In a 13-page document, the Department of Justice urged U.S. District Judge Paula Xinis to revoke two injunctions from August 2025 and February 2026. They argued that Judge Xinis, appointed by Barack Obama, is the sole obstacle preventing Abrego Garcia’s deportation to West Africa.
The government contended that Judge Xinis caused the delay she used as a basis to release Abrego Garcia and twice prohibited his removal to a third country.
“The Court cannot both create the hindrance that delays removal and prolongs detention, while also ruling that such detention is unjustifiably prolonged,” the filing stated, critiquing Judge Xinis’ actions as legal missteps that kept Abrego Garcia in the U.S. and out of detention.
The Trump administration expressed readiness to deport the wrongly removed Salvadoran man to Liberia.
“This Court should terminate the current injunctions as they are based on legal errors and are not equitable when applied in the future. Termination is justified by the evidence provided in Exhibit A of this motion, which shows that the U.S. government is ready and able to deport the Petitioner to Liberia, with the only barrier being the Court’s injunction preventing his removal,” the filing concluded.
What followed was a complaint about Xinis’ decision to leave the government’s dissolution motion pending “for months” on end, claiming the judge “failed to acknowledge that the Court’s own prior injunction against removal is the sole impediment to Petitioner’s prompt removal.” The government framed that as an inexplicable about-face, considering the judge “invited the government to move to dissolve the injunction barring Petitioner’s removal when it was ready to effectuate the removal” of Abrego Garcia.
“This Court committed clear legal error by not recognizing the impact of its own preliminary injunction barring Plaintiff’s removal,” the DOJ added.
As Law&Crime reported in December, Xinis ruled that the Trump administration held Abrego Garcia “without lawful authority” and “affirmatively misled” the court on Costa Rica’s willingness to accept him as a refugee.
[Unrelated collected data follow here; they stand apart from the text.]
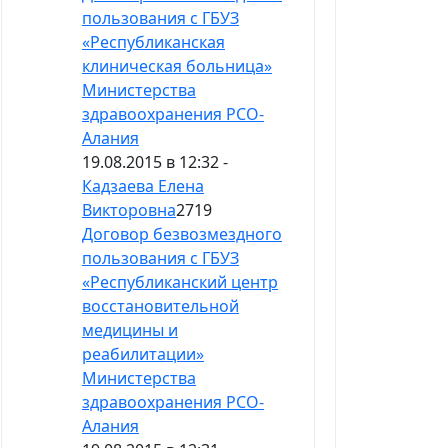
пользования с ГБУЗ
«Республиканская
клиническая больница»
Министерства
здравоохранения РСО-
Алания
19.08.2015 в 12:32 -
Кадзаева Елена
Викторовна
2719
Договор безвозмездного
пользования с ГБУЗ
«Республиканский центр
восстановительной
медицины и
реабилитации»
Министерства
здравоохранения РСО-
Алания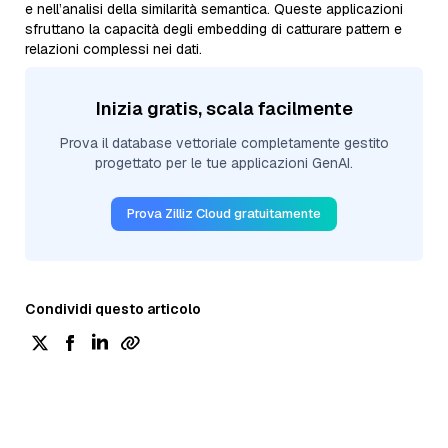
e nell’analisi della similarità semantica. Queste applicazioni
sfruttano la capacità degli embedding di catturare pattern e
relazioni complessi nei dati.
Inizia gratis, scala facilmente
Prova il database vettoriale completamente gestito
progettato per le tue applicazioni GenAI.
Prova Zilliz Cloud gratuitamente
Condividi questo articolo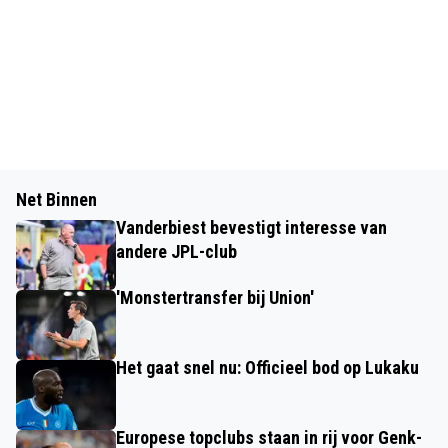
Net Binnen
Vanderbiest bevestigt interesse van
andere JPL-club
'Monstertransfer bij Union'
Het gaat snel nu: Officieel bod op Lukaku
Europese topclubs staan in rij voor Genk-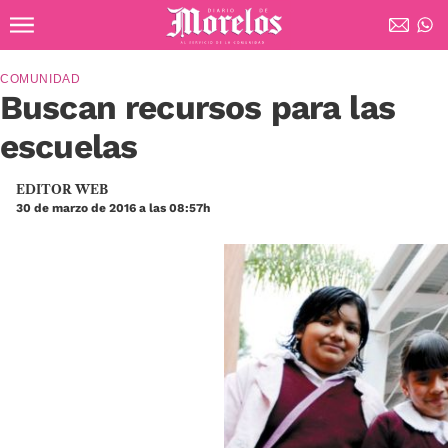
Ir al contenido principal
Diario de Morelos
COMUNIDAD
Buscan recursos para las
escuelas
EDITOR WEB
30 de marzo de 2016 a las 08:57h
While the government had floated its intentions to deport Abrego Garcia to various African countries, whether Uganda, Eswatini, Ghana, or Liberia, the petitioner expressed a willingness to self-deport to Costa Rica.
The judge then ripped the administration for “their misrepresentation to the Court that Liberia is now the only country available to Abrego Garcia[.]”
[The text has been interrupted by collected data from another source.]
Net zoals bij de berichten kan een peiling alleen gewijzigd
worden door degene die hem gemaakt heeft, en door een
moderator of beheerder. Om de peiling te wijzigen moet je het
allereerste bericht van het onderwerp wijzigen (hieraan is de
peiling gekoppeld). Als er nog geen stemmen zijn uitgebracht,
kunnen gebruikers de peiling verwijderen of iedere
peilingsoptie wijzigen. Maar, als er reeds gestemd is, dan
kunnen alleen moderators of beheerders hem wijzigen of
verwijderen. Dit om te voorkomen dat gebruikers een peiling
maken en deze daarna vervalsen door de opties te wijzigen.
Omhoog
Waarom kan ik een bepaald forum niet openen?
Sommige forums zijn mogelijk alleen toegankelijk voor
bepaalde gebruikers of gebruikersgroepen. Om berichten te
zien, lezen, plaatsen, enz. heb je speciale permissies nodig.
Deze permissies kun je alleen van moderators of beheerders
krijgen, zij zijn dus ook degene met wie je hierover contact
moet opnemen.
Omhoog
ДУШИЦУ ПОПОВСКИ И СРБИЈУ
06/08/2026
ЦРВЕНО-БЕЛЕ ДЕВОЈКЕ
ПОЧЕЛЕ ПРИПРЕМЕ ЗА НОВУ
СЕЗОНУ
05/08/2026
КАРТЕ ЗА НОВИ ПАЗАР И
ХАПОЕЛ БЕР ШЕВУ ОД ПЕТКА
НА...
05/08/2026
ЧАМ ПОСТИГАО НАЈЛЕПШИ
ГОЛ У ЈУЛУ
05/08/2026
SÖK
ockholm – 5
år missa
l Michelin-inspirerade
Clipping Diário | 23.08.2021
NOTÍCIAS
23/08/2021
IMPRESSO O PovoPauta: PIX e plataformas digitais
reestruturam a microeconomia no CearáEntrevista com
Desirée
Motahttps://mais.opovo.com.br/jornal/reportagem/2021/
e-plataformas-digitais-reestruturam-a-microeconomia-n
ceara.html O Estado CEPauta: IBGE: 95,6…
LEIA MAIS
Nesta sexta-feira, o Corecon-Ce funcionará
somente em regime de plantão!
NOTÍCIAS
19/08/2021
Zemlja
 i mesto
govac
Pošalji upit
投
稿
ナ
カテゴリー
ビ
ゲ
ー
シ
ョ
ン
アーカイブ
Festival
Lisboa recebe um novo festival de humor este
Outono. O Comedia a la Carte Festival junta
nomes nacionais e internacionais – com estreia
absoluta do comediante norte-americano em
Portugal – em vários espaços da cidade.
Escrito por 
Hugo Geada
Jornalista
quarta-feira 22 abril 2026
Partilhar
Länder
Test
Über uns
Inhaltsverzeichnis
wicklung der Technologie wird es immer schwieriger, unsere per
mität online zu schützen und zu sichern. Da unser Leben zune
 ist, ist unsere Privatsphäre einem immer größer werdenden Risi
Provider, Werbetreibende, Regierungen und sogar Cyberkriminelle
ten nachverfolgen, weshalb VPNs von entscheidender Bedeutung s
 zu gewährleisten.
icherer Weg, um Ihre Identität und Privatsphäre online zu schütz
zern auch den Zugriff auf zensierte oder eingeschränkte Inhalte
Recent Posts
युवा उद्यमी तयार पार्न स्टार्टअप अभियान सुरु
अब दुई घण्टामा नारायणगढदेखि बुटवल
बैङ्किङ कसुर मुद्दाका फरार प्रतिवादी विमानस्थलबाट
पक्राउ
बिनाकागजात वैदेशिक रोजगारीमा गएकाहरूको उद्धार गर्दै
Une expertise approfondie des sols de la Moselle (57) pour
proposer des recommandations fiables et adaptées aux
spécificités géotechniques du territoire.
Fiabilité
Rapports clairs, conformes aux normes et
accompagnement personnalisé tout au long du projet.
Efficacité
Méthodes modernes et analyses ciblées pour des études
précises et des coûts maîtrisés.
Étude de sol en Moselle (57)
In the present day, the DOJ contends that it is prepared to send the petitioner to Liberia and that Xinis’ orders are the lone roadblock to an “extremely expeditious” removal.
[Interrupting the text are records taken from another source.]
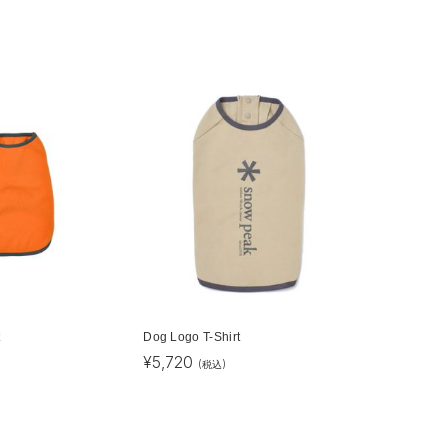
t
Dog Logo T-Shirt
¥
5,720
(税込)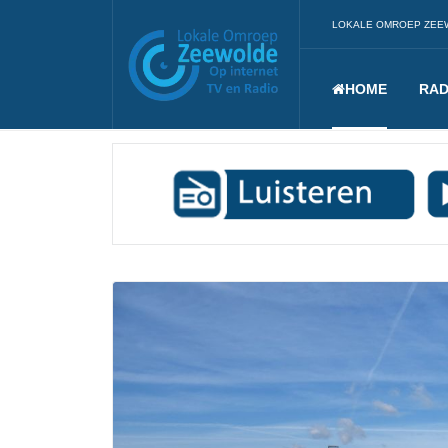
LOKALE OMROEP ZEE
HOME
RAD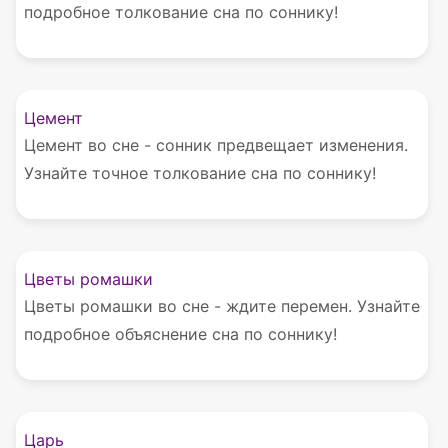
подробное толкование сна по соннику!
Цемент
Цемент во сне - сонник предвещает изменения.
Узнайте точное толкование сна по соннику!
Цветы ромашки
Цветы ромашки во сне - ждите перемен. Узнайте
подробное объяснение сна по соннику!
Царь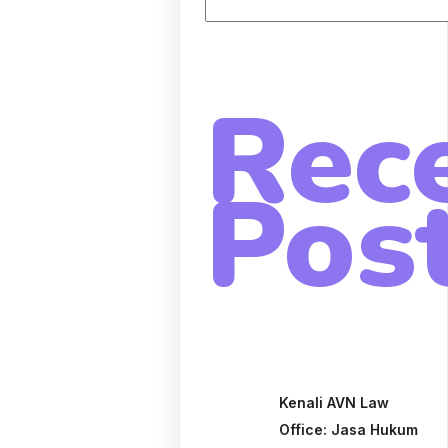
Rec
Pos
Kenali AVN Law
Office: Jasa Hukum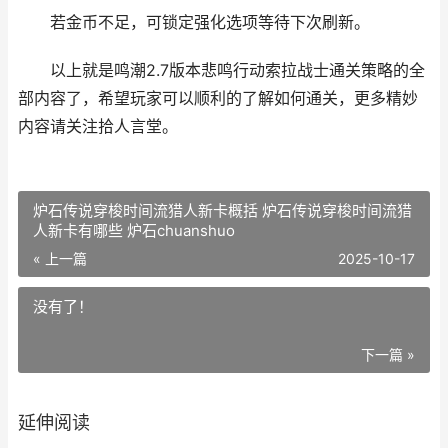
若金币不足，可锁定强化选项等待下次刷新。
以上就是鸣潮2.7版本悲鸣行动索拉战士通关策略的全
部内容了，希望玩家可以顺利的了解如何通关，更多精妙
内容请关注拾人言堂。
炉石传说穿梭时间流猎人新卡概括 炉石传说穿梭时间流猎
人新卡有哪些 炉石chuanshuo
« 上一篇
2025-10-17
没有了！
下一篇 »
延伸阅读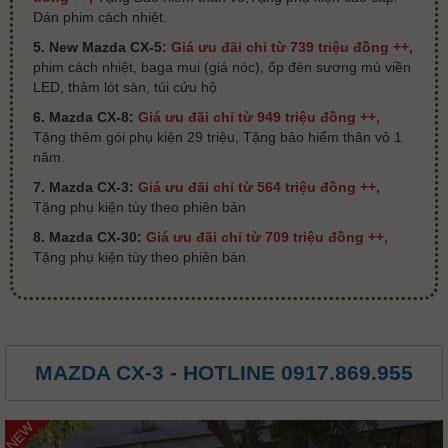
Dán phim cách nhiệt.
5. New Mazda CX-5:
Giá ưu đãi chỉ từ 739 triệu đồng ++,
phim cách nhiệt, baga mui (giá nóc), ốp đèn sương mù viền
LED, thảm lót sàn, túi cứu hộ
6. Mazda CX-8:
Giá ưu đãi chỉ từ 949 triệu đồng ++,
Tặng thêm gói phụ kiện 29 triệu, Tặng bảo hiểm thân vỏ 1
năm.
7. Mazda CX-3:
Giá ưu đãi chỉ từ 564 triệu đồng ++,
Tặng phụ kiện tùy theo phiên bản
8. Mazda CX-30:
Giá ưu đãi chỉ từ 709 triệu đồng ++,
Tặng phụ kiện tùy theo phiên bản
MAZDA CX-3 - HOTLINE 0917.869.955
NEW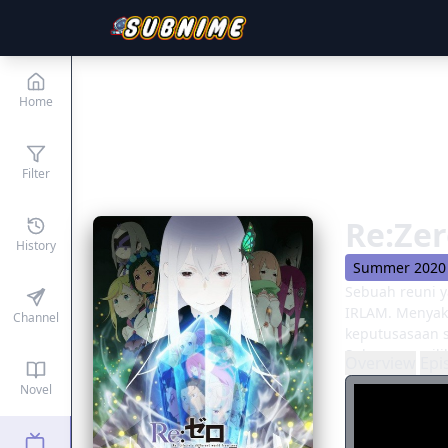
Home
Filter
Re:Zer
History
Summer 2020
Sebuah reuni y
IRLAM. Menyaks
Channel
keputusasaan s
Subaru memilik
Overview
Epi
menyelam ke d
Novel
tempat kudus, 
dan cinta yang
Didorong ke am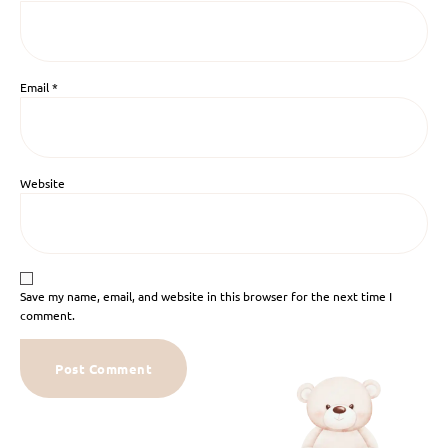
Email
*
Website
Save my name, email, and website in this browser for the next time I
comment.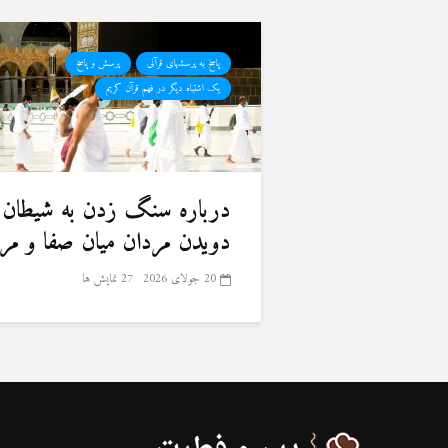
پاسخ به پرسشهای قرآنی
پرسش و پاسخ
یک اشتباه دیگر در فهم قرآن کریم
درباره سنگ زدن به شیطان 
دویدن مردان میان صفا و مر
20 جولای 2026
27 نمایش ها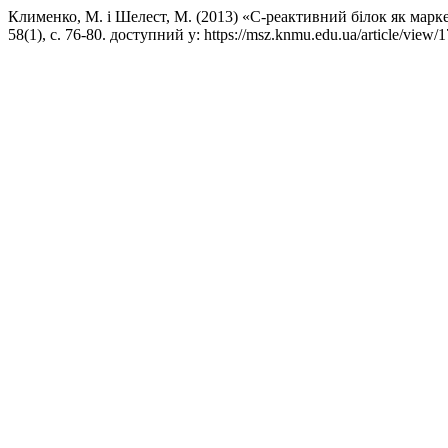
Клименко, М. і Шелест, М. (2013) «С-реактивний білок як марк
58(1), с. 76-80. доступний у: https://msz.knmu.edu.ua/article/vie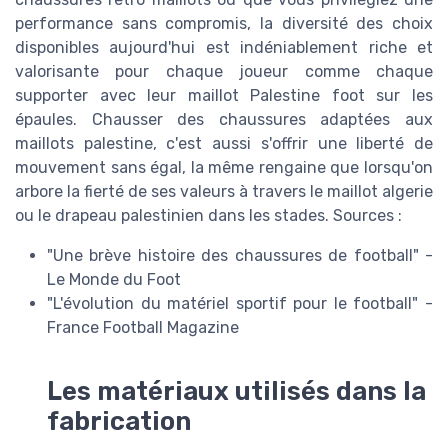
performance sans compromis, la diversité des choix
disponibles aujourd'hui est indéniablement riche et
valorisante pour chaque joueur comme chaque
supporter avec leur maillot Palestine foot sur les
épaules. Chausser des chaussures adaptées aux
maillots palestine, c'est aussi s'offrir une liberté de
mouvement sans égal, la même rengaine que lorsqu'on
arbore la fierté de ses valeurs à travers le maillot algerie
ou le drapeau palestinien dans les stades. Sources :
"Une brève histoire des chaussures de football" -
Le Monde du Foot
"L'évolution du matériel sportif pour le football" -
France Football Magazine
Les matériaux utilisés dans la
fabrication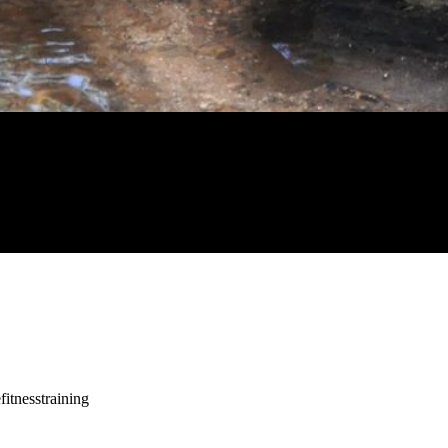
itnesstraining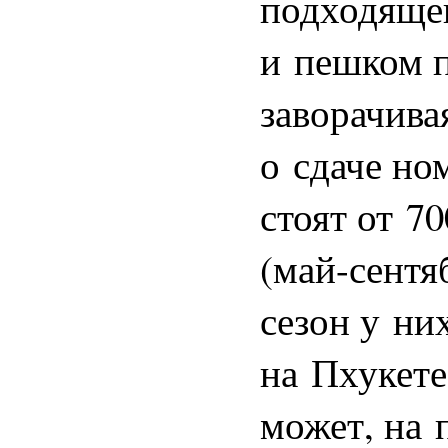
подходяще
и пешком п
заворачива
о сдаче но
стоят от 70
(май-сентя
сезон у ни
на Пхукете
может, на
“The Court’s orders barring Petitioner’s removal and barring any brief detention incident to removal are the only impediment to Petitioner’s immediate removal. It is clearly erroneous, and a manifest injustice, to permit a petitioner to manufacture a legal obstacle to his removal and then hold that that legal obstacle suffices to prevent detention pending removal,” the DOJ said, seeking a ruling by April 17.